Le juge des référés a suspendu ce mardi l'arrêté préfectoral autorisant le début des travaux pour la construction d'une retenue collinaire sur la commune de La Clusaz, actuellement occupée par des zadistes.
C'est une victoire pour les associations de protection de l'environnement, vent debout contre la création d'une retenue d'eau à La Clusaz (Haute-Savoie) pour fournir en neige artificielle les pistes de cette station de ski chic. Ce 25 octobre, dans une ordonnance prise en référé, le tribunal administratif de Grenoble suspend l'arrêté préfectoral autorisant le début des travaux au moyen d'une dérogation à la protection des espèces protégées.
« L’intérêt public qui découle de la réalisation d’une retenue collinaire essentiellement destinée à assurer l’enneigement artificiel de la station est insuffisant à remettre en cause l’urgence qui tient à la préservation du milieu naturel et des espèces qu’il abrite, avec des conséquences qui ne seraient pas réversibles, au moins à moyen terme », cingle le juge des référés Christian Sogno dans son ordonnance. En d'autres termes, il donne raison aux associations France Nature Environnement Auvergne-Rhône-Alpes (FNE AuRA), France Nature
Environnement Haute-Savoie (FNE Haute-Savoie), Nouvelle Montagne, Mountain Wilderness France et la Ligue de Protection des Oiseaux Rhône-Alpes, qui avaient émis une requête devant le tribunal le 29 septembre pour demander la suspension des travaux.
Les assos indemnisées
Ces associations se mobilisaient depuis le vote du conseil muncipal permettant la création d'une retenue d'eau de 148.000 mètres cubes sur le plateau de Beauregard en février. Prévu pour alimenter les habitant·es de la commune en eau potable, irriguer les activités agricoles et produire de la neige de culture ce lac artificiel menaçait de destruction, selon les associations, huit hectares d'un espace protégé Natura 2000. Situé en moyenne montagne à 1.500 mètres d'altitude, l'espace pourrait par ailleurs ne plus être enneigé d'ici dix ans en raison du réchauffement climatique, plaidaient-elles.
Le juge des référés ordonne également la condamnation de l’Etat « à verser aux
associations requérantes une somme globale de 1 200 euros au titre des frais exposés par elles et non compris dans les dépens ». Plus de 60 000 personnes ont signé sur Change.org la pétition Destruction d'espèces protégées à La Clusaz : sauvons Beauregard pour s'opposer au projet.

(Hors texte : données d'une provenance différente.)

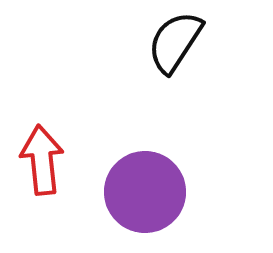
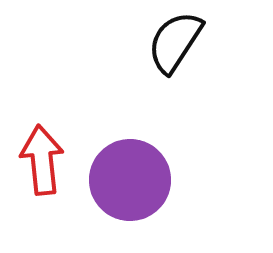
purple circle: moved 15 px left, 12 px up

La mobilisation est montée d'un cran depuis le 24 septembre, date à laquelle des défenseur.euses de l'environnement ont décidé d'occuper l'emplacement du projet. Objectif : protéger la zone humide et en préserver son écosystème. La première Zone à défendre (ZAD) jamais créée en altitude dans les Alpes françaises affiche la banderole « Retenue collinaire : tout schuss dans le mur » à son entrée. Rapidement bâptisé Cluzad, cet espace de résistance a été visité ce week-end par la députée écologiste Sandrine Rousseau. Vraiment merci à vous qui vous mobilisez, partout, pour rendre ce monde un poil moins crétin et cupide, avait-elle applaudi dans un tweet le 23 octobre. Avant, ce mardi, de féliciter à nouveau les zadistes.
Menaces d'un élu municipal
Le contexte d'occupation du site est, selon le juge des référés, une raison supplémentaire pour avoir fait statuer la justice en urgence : « La circonstance que le site est actuellement occupé par des opposants au projet ne saurait être invoquée pour dénier l’urgence [nécessaire à un jugement en référé] dans la mesure où ceux-ci sont susceptibles d’être expulsés par les forces de l’ordre à brève échéance sur ordre du ministre de l’intérieur. » Pour la municipalité et la préfecture, il s'agit d'un sérieux revers judiciaire. En effet, le juge des référés explique qu'« en l’état de l’instruction, […] l’absence de raison impérative d’intérêt public majeur permettant de déroger à l’interdiction de destruction des espèces protégées posée par l’article L. 411–1 du code de l'environnement est propre à créer un doute sérieux quant à la légalité de l’arrêté [préfectoral] attaqué. »
Depuis plusieurs jours, la tension entre pro-lac artificiel et militant·es environnementaux n'en finissait pas de monter. Preuve en est de cette menace « J'espère que tu vas te prendre un coup de fusil dans la tête ! » qui aurait été lancée par un conseiller municipal de La Clusaz. La preuve vidéo serait, d'après Paris Match, entre les mains de la gendarmerie et plusieurs mains courantes ont été déposées à la suite de cette menace.